=== PROBLEM ===
Without the pictures, give every record again exactly.
ENTRIES SUPPLIED section start
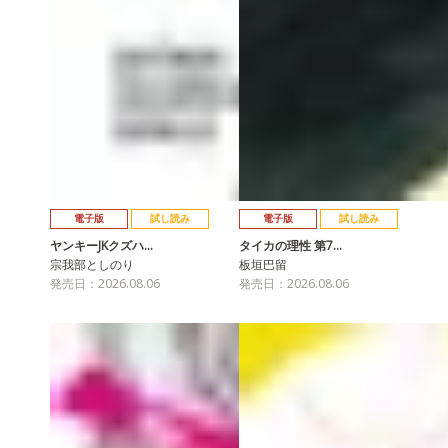
電子版
試し読み
電子版
試し読み
ヤンキーJKクズハ…
タイカの理性 第7…
宗我部としのり
板垣巴留
発売日：2026.08.06
発売日：2026.08.06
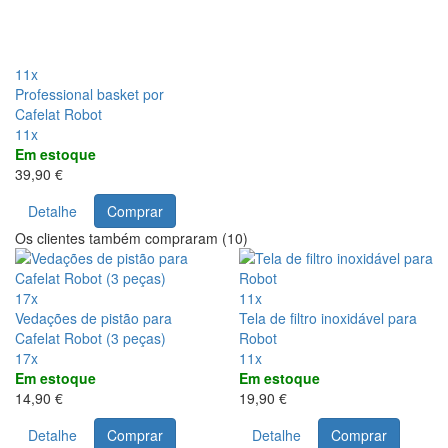
11x
Professional basket por
Cafelat Robot
11x
Em estoque
39,90 €
Detalhe
Comprar
Os clientes também compraram (10)
17x
11x
Vedações de pistão para
Tela de filtro inoxidável para
Cafelat Robot (3 peças)
Robot
17x
11x
Em estoque
Em estoque
14,90 €
19,90 €
Detalhe
Comprar
Detalhe
Comprar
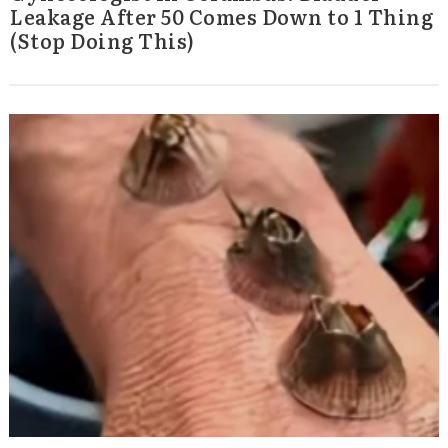
Leakage After 50 Comes Down to 1 Thing
(Stop Doing This)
ENTRIES SUPPLIED section end
=== YOUR RESPONSE ===
電子版
試し読み
電子版
試し読み
ヤンキーJKクズハ…
タイカの理性 第7…
宗我部としのり
板垣巴留
発売日：2026.08.06
発売日：2026.08.06
11x
Professional basket por
Cafelat Robot
11x
Em estoque
39,90 €
Detalhe
Comprar
Os clientes também compraram (10)
17x
11x
Vedações de pistão para
Tela de filtro inoxidável para
Cafelat Robot (3 peças)
Robot
17x
11x
Em estoque
Em estoque
14,90 €
19,90 €
Detalhe
Comprar
Detalhe
Comprar
Leakage After 50 Comes Down to 1 Thing
(Stop Doing This)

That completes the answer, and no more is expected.